Data entries
────

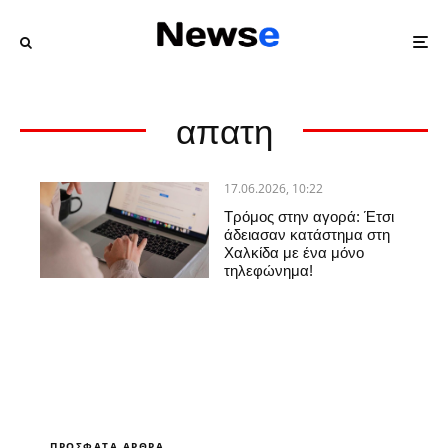
απατη
17.06.2026, 10:22
Τρόμος στην αγορά: Έτσι
άδειασαν κατάστημα στη
Χαλκίδα με ένα μόνο
τηλεφώνημα!
ΠΡΌΣΦΑΤΑ ΆΡΘΡΑ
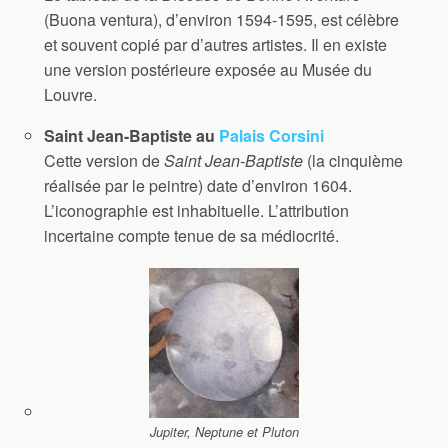
(Buona ventura), d’environ 1594-1595, est célèbre
et souvent copié par d’autres artistes. Il en existe
une version postérieure exposée au Musée du
Louvre.
Saint Jean-Baptiste au
Palais Corsini
Cette version de
Saint Jean-Baptiste
(la cinquième
réalisée par le peintre) date d’environ 1604.
L’iconographie est inhabituelle. L’attribution
incertaine compte tenue de sa médiocrité.
Jupiter, Neptune et Pluton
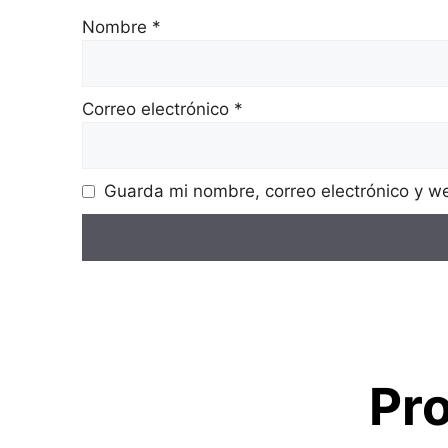
Nombre
*
Correo electrónico
*
Guarda mi nombre, correo electrónico y w
Pr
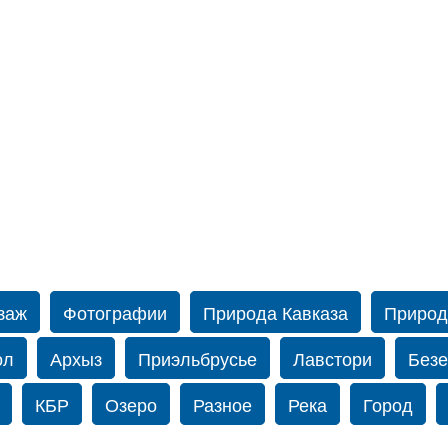
заж
Фотографии
Природа Кавказа
Природ
ол
Архыз
Приэльбрусье
Лавстори
Безе
КБР
Озеро
Разное
Река
Город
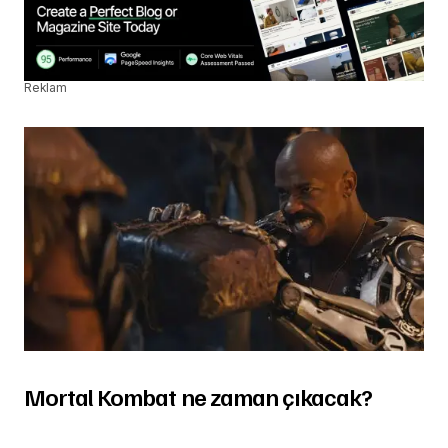
Reklam
Mortal Kombat ne zaman çıkacak?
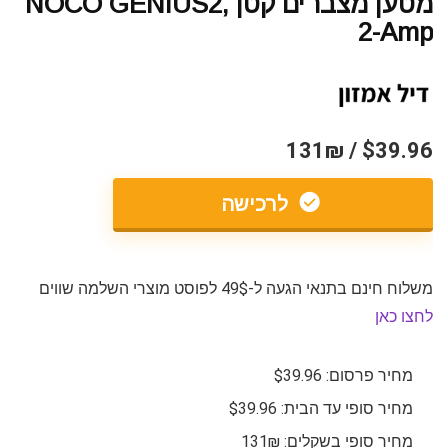
מטען מצברים קטן NOCO GENIUS2,
2-Amp
$39.96 / 131₪
לרכישה
משלוח חינם בתנאי הגעה ל-49$ לפוסט מוצרי השלמה שווים
לחצו כאן
מחיר פרסום: $39.96
מחיר סופי עד הבית: $39.96
מחיר סופי בשקלים: 131₪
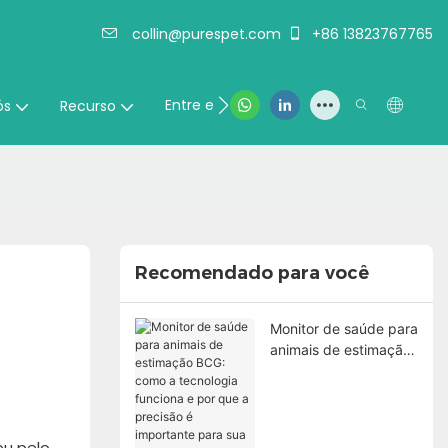
collin@purespet.com
+86 13823767765
Entre em contato conosco
ós
Recurso
Recomendado para você
Monitor de saúde para
animais de estimação
BCG: como a
tecnologia funciona e
por que a precisão é
importante para sua
ou pelo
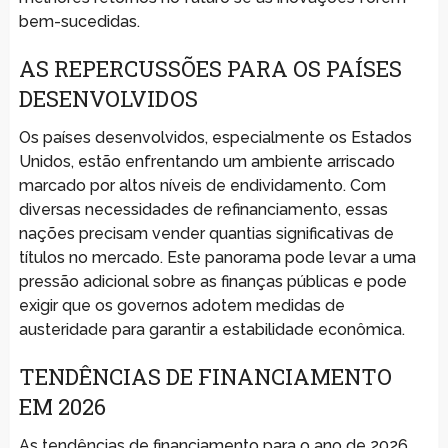
bem-sucedidas.
AS REPERCUSSÕES PARA OS PAÍSES
DESENVOLVIDOS
Os países desenvolvidos, especialmente os Estados
Unidos, estão enfrentando um ambiente arriscado
marcado por altos níveis de endividamento. Com
diversas necessidades de refinanciamento, essas
nações precisam vender quantias significativas de
títulos no mercado. Este panorama pode levar a uma
pressão adicional sobre as finanças públicas e pode
exigir que os governos adotem medidas de
austeridade para garantir a estabilidade econômica.
TENDÊNCIAS DE FINANCIAMENTO
EM 2026
As tendências de financiamento para o ano de 2026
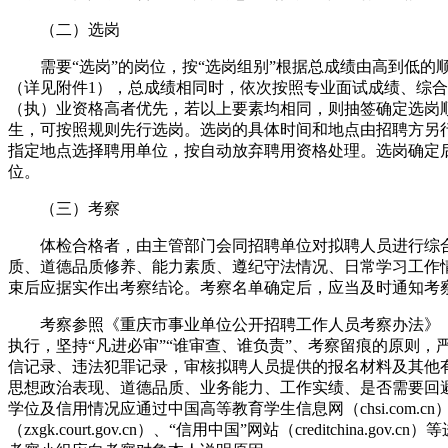
（二）选岗
需要“选岗”的岗位，按“选岗组别”根据总成绩由高到低的
（详见附件1），总成绩相同时，依次按照专业面试成绩、综
（执）业资格高者优先，若以上要素均相同，则抽签确定选岗
生，可按照规则先行选岗。选岗的具体时间和地点由招聘方另
指定地点选择聘用单位，按自动放弃聘用资格处理。选岗确定
位。
（三）考察
体检合格者，由主管部门会同招聘单位对拟聘人员进行综合
质、道德品质修养、能力素质、遵纪守法情况、日常学习工作
束后应据实作出考察结论。考察名单确定后，应当及时通知考
考察参照《重庆市事业单位公开招聘工作人员考察办法》《
执行，坚持“凡进必审”“谁审查、谁负责”、考察留痕的原则
信记录、违法犯罪记录，审核拟聘人员提供的报名材料及其他
思想政治表现、道德品质、业务能力、工作实绩、是否需要回
学位及信用情况应通过中国高等教育学生信息网（chsi.com.c
（zxgk.court.gov.cn）、“信用中国”网站（creditchina.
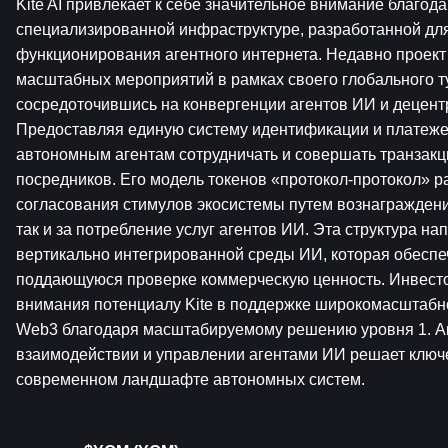
Kite AI привлекает к себе значительное внимание благода
специализированной инфраструктуре, разработанной для
функционирования агентного интернета. Недавно проект
масштабных мероприятий в рамках своего глобального тур
сосредоточившись на конвергенции агентов ИИ и децентр
Предоставляя единую систему идентификации и платежей,
автономным агентам сотрудничать и совершать транзакц
посредников. Его модель токенов «протокол-протокол» ра
согласования стимулов экосистемы путем вознаграждения
так и за потребление услуг агентов ИИ. Эта структура напр
вертикально интегрированной среды ИИ, которая обеспе
поддающуюся проверке коммерческую ценность. Инвесто
внимания потенциалу Kite в поддержке широкомасштабно
Web3 благодаря масштабируемому решению уровня 1. Акц
взаимодействии и управлении агентами ИИ решает ключ
современном ландшафте автономных систем.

────

→ What the task requires: Exactly the lines from the one containing "поддающуюся проверке коммерческую" through the end of the entries above must be output, and no others.

→ Result of the exercise:
поддающуюся проверке коммерческую ценность. Инвесто
внимания потенциалу Kite в поддержке широкомасштабно
Web3 благодаря масштабируемому решению уровня 1. Акц
взаимодействии и управлении агентами ИИ решает ключ
современном ландшафте автономных систем.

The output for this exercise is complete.